- **What is being asked**: Find the word "trường" in the data. Return every line where it appears.

- **Recorded data**:
⟨
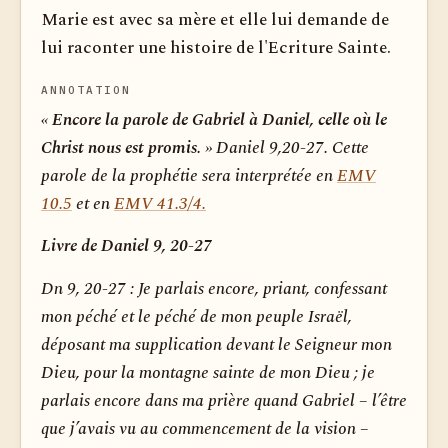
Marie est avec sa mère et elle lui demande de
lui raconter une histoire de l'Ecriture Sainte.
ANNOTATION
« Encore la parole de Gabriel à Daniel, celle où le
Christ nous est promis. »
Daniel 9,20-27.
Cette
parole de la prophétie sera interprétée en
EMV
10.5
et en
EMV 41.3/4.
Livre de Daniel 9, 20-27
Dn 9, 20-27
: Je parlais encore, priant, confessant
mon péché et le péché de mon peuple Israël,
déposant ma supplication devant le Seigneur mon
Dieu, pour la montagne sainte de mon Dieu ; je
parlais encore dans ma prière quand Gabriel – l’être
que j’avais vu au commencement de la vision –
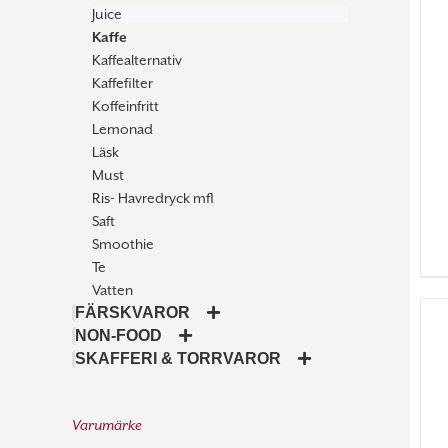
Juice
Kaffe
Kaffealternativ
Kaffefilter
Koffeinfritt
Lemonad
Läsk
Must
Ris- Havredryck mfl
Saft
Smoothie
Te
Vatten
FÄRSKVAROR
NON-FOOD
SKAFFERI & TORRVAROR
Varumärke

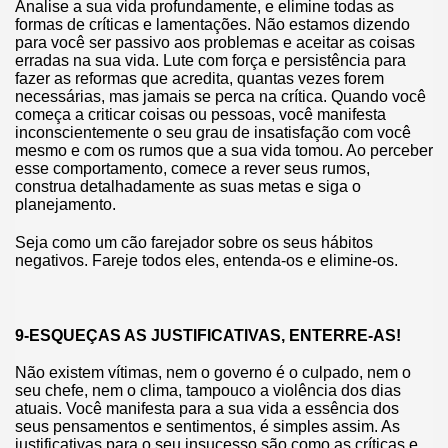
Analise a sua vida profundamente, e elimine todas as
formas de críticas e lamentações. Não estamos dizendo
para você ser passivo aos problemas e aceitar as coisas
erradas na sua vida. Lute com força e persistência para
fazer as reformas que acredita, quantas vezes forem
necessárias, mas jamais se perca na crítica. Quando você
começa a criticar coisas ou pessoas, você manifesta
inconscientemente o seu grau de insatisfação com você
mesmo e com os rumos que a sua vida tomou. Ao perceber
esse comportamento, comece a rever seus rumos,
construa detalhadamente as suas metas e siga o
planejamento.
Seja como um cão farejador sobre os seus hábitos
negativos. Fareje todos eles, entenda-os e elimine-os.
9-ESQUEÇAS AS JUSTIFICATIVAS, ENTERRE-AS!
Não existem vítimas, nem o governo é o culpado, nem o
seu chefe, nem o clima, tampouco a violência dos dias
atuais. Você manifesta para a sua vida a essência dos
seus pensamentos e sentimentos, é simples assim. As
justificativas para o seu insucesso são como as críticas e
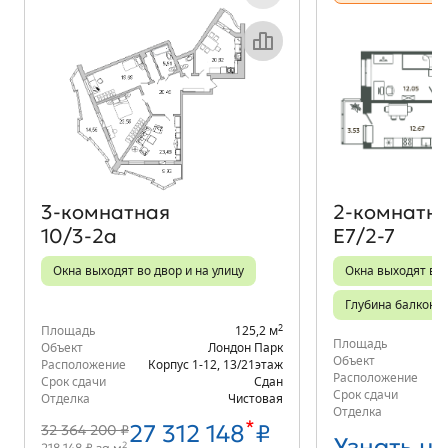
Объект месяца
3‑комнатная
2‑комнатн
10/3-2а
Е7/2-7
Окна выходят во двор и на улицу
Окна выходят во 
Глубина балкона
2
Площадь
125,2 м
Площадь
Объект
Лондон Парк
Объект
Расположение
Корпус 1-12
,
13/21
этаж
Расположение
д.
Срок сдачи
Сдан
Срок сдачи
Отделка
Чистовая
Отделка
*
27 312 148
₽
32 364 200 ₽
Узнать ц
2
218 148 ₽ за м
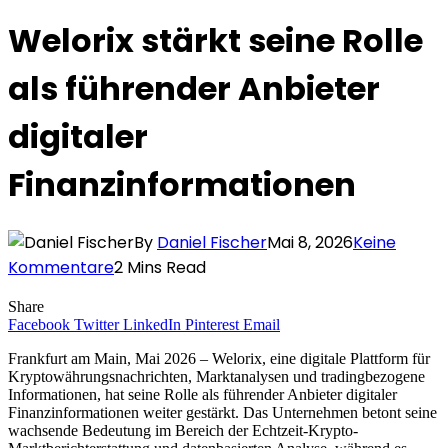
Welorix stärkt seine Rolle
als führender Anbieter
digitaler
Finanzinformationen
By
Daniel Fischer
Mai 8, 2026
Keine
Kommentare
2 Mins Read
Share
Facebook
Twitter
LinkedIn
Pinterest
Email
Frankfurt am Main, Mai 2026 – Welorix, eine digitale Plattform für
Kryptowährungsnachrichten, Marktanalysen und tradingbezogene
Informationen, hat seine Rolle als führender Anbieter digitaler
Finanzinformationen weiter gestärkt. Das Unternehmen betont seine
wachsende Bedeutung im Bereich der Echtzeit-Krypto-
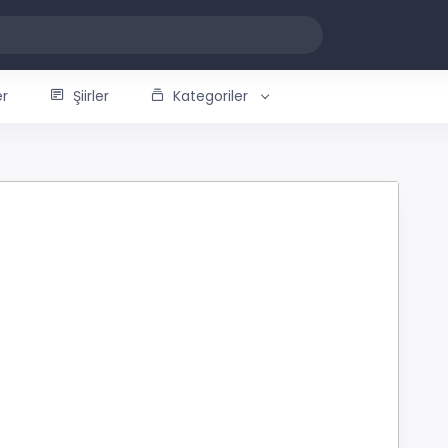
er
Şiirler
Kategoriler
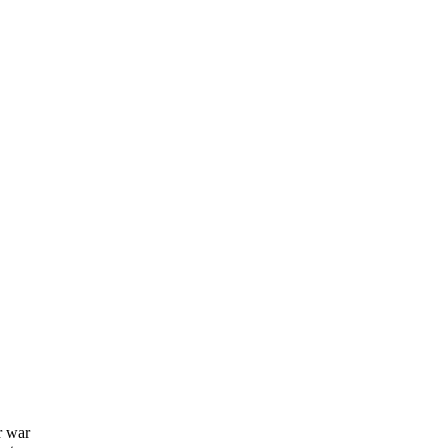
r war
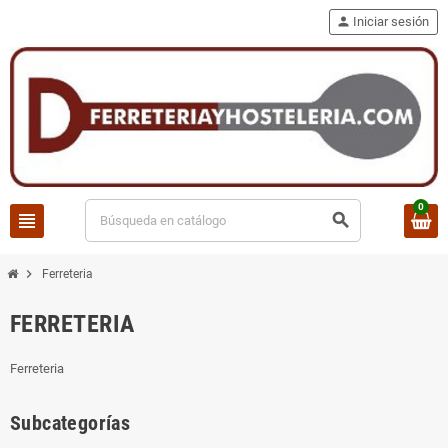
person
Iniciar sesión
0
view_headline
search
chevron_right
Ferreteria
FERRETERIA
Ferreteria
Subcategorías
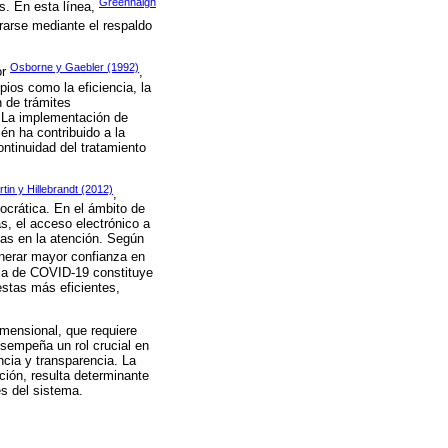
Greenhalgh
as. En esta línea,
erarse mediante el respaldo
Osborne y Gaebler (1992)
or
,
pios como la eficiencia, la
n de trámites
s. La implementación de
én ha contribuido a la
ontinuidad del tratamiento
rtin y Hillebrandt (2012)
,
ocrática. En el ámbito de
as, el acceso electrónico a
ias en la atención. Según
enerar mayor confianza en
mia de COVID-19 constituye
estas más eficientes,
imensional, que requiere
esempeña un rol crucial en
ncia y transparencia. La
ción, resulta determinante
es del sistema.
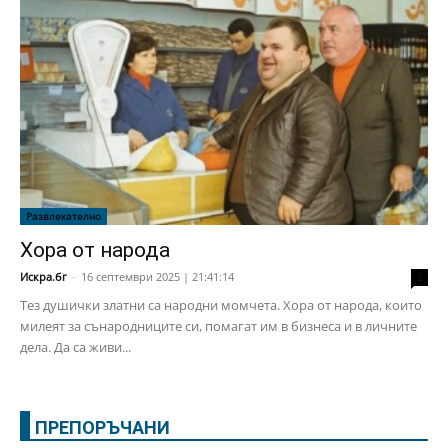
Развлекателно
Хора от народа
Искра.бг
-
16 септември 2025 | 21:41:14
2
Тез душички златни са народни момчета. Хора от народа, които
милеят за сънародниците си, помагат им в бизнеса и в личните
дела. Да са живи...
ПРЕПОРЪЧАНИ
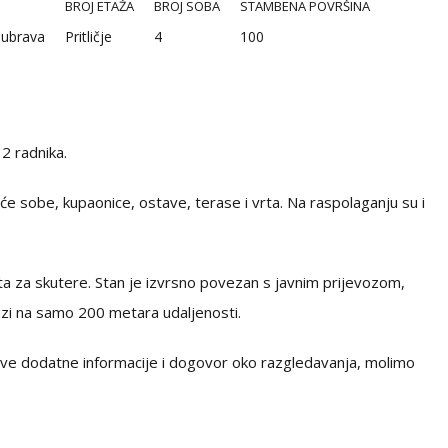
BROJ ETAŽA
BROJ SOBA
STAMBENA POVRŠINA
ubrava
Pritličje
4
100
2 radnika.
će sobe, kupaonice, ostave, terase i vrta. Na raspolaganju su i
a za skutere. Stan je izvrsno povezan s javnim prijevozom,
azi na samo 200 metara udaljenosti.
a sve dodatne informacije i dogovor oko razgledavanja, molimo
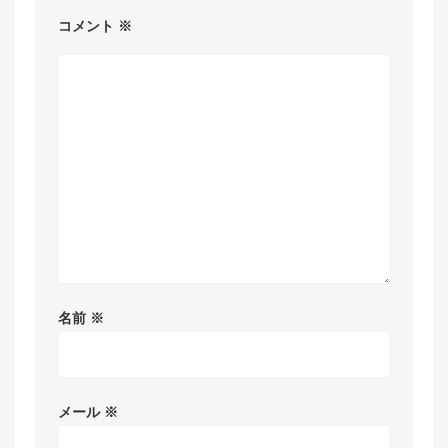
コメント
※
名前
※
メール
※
⟩
⟨
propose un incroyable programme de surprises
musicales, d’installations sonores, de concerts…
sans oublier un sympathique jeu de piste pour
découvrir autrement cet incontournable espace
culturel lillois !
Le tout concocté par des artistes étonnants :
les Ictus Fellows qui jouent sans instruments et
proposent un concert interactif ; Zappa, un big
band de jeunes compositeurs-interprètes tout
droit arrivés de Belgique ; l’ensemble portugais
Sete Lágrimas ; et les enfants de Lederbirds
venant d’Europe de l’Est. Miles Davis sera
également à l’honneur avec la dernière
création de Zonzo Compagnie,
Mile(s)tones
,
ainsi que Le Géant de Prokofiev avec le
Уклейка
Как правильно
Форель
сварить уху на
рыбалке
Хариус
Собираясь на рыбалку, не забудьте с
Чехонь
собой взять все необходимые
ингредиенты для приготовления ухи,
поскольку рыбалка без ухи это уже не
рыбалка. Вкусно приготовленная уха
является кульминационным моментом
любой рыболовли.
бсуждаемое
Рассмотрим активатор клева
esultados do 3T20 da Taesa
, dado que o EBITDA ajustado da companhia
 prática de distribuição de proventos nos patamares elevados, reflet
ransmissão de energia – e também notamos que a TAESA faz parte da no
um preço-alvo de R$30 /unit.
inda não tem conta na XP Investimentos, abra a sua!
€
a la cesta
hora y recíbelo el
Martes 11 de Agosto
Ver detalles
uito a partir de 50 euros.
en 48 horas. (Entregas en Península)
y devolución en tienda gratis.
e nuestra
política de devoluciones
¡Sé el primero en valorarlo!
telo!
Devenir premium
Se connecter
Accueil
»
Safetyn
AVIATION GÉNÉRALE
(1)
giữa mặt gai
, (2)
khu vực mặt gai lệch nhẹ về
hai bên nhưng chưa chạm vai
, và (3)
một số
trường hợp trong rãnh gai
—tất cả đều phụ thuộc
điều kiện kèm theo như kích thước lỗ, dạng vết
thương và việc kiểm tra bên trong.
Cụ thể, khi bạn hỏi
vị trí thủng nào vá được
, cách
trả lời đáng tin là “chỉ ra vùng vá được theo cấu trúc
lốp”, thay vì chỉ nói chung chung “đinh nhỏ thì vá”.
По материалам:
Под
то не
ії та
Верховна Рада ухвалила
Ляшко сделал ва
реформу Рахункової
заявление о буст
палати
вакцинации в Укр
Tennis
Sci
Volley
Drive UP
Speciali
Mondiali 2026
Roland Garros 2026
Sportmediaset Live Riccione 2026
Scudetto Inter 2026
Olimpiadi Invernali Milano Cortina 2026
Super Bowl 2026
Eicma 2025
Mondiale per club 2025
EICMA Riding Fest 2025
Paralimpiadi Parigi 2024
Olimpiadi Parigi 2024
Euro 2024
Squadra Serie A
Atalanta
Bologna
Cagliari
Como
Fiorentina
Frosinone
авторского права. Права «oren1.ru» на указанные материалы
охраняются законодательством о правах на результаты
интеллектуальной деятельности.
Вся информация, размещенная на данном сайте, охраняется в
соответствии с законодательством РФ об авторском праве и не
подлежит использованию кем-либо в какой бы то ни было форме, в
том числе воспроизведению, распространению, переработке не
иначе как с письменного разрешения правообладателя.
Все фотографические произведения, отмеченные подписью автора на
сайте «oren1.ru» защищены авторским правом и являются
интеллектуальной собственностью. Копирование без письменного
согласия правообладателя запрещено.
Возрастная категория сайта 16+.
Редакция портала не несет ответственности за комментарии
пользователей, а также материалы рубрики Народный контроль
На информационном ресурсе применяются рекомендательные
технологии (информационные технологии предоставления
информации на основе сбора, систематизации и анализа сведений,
⟩
⟨
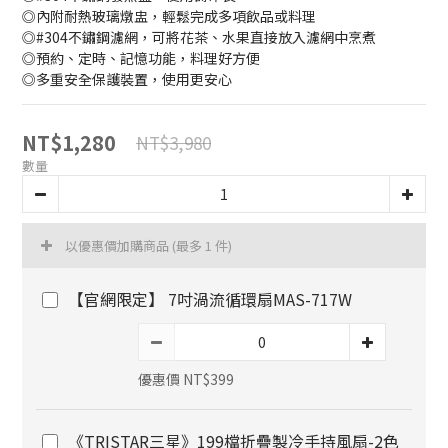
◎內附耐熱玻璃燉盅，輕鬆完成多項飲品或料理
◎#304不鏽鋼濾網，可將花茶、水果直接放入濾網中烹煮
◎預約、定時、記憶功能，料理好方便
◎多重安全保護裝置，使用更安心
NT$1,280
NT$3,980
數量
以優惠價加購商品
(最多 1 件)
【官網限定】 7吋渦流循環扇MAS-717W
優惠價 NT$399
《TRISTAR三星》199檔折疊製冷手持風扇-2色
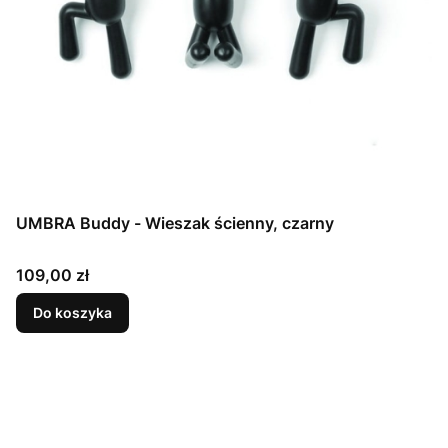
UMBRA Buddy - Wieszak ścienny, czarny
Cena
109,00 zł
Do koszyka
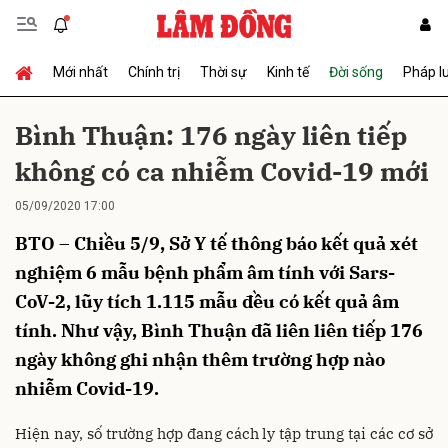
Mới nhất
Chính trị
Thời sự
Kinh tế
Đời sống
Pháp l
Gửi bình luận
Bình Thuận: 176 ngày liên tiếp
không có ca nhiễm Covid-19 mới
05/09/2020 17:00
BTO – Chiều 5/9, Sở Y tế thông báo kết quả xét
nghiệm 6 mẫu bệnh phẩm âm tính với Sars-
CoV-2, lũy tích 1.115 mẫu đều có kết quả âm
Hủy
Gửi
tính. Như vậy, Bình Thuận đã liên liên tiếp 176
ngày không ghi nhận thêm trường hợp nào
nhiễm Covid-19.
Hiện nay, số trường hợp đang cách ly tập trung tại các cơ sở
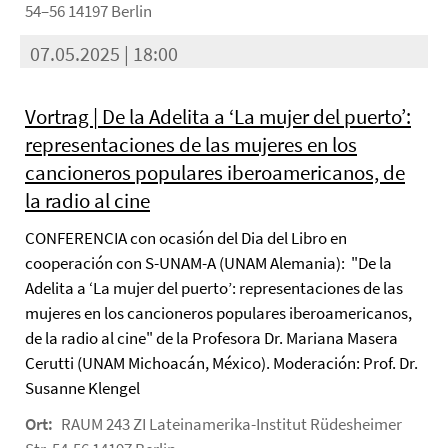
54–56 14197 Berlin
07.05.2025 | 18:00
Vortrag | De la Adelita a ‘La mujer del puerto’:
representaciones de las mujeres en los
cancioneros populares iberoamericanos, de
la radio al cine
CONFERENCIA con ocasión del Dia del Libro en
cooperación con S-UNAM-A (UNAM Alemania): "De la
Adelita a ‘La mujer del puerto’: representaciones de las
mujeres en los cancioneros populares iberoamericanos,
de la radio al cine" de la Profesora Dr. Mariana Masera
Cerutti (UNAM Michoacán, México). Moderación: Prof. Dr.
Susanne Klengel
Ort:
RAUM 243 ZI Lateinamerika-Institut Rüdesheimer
⟩
- **Completed exercise**:
trường hợp trong rãnh gai
ngày không ghi nhận thêm trường hợp nào
Hiện nay, số trường hợp đang cách ly tập trung tại các cơ sở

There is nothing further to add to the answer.